Collected data:
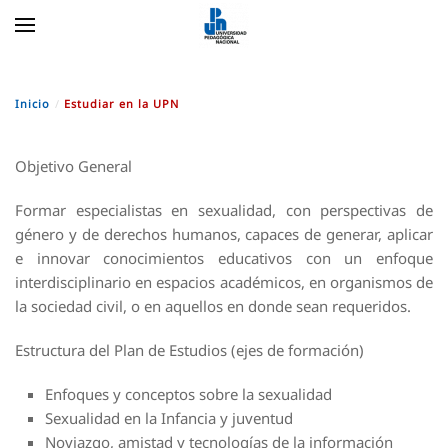
Skip to main content
Inicio
Estudiar en la UPN
Objetivo General
Formar especialistas en sexualidad, con perspectivas de
género y de derechos humanos, capaces de generar, aplicar
e innovar conocimientos educativos con un enfoque
interdisciplinario en espacios académicos, en organismos de
la sociedad civil, o en aquellos en donde sean requeridos.
Estructura del Plan de Estudios (ejes de formación)
Enfoques y conceptos sobre la sexualidad
Sexualidad en la Infancia y juventud
Noviazgo, amistad y tecnologías de la información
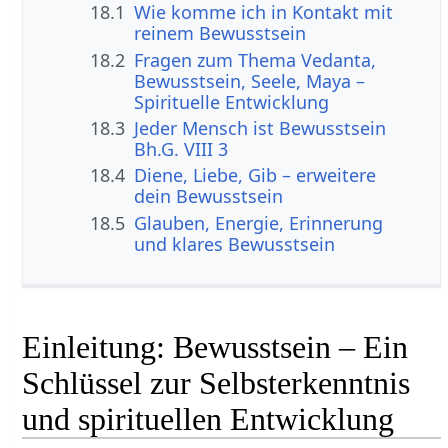
18.1
Wie komme ich in Kontakt mit
reinem Bewusstsein
18.2
Fragen zum Thema Vedanta,
Bewusstsein, Seele, Maya –
Spirituelle Entwicklung
18.3
Jeder Mensch ist Bewusstsein
Bh.G. VIII 3
18.4
Diene, Liebe, Gib – erweitere
dein Bewusstsein
18.5
Glauben, Energie, Erinnerung
und klares Bewusstsein
Einleitung: Bewusstsein – Ein
Schlüssel zur Selbsterkenntnis
und spirituellen Entwicklung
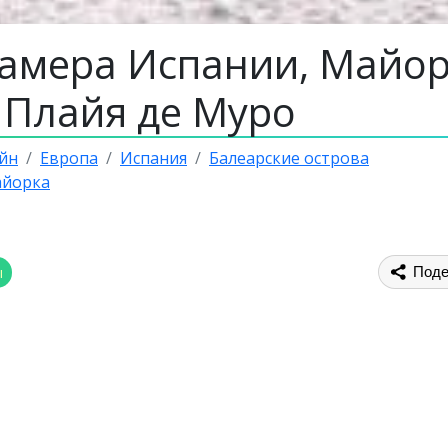
камера Испании, Майор
 Плайя де Муро
йн
Европа
Испания
Балеарские острова
айорка
ы
Поде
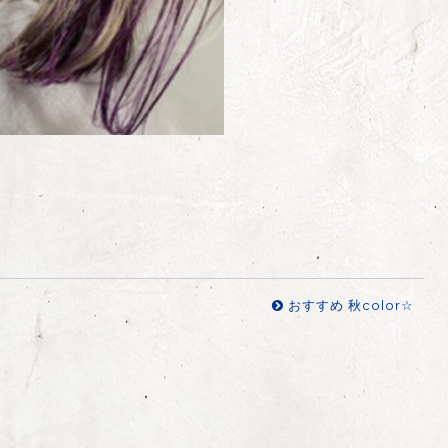
おすすめ 秋color☆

Activity
The records above must be printed exactly, but the pictures they hold should be omitted.

Written solution
Skip to main content
Inicio
Estudiar en la UPN
Objetivo General
Formar especialistas en sexualidad, con perspectivas de
género y de derechos humanos, capaces de generar, aplicar
e innovar conocimientos educativos con un enfoque
interdisciplinario en espacios académicos, en organismos de
la sociedad civil, o en aquellos en donde sean requeridos.
Estructura del Plan de Estudios (ejes de formación)
Enfoques y conceptos sobre la sexualidad
Sexualidad en la Infancia y juventud
Noviazgo, amistad y tecnologías de la información
18.1
Wie komme ich in Kontakt mit
reinem Bewusstsein
18.2
Fragen zum Thema Vedanta,
Bewusstsein, Seele, Maya –
Spirituelle Entwicklung
18.3
Jeder Mensch ist Bewusstsein
Bh.G. VIII 3
18.4
Diene, Liebe, Gib – erweitere
dein Bewusstsein
18.5
Glauben, Energie, Erinnerung
und klares Bewusstsein
Einleitung: Bewusstsein – Ein
Schlüssel zur Selbsterkenntnis
und spirituellen Entwicklung
камера Испании, Майор
 Плайя де Муро
йн
Европа
Испания
Балеарские острова
айорка
ы
Поде
おすすめ 秋color☆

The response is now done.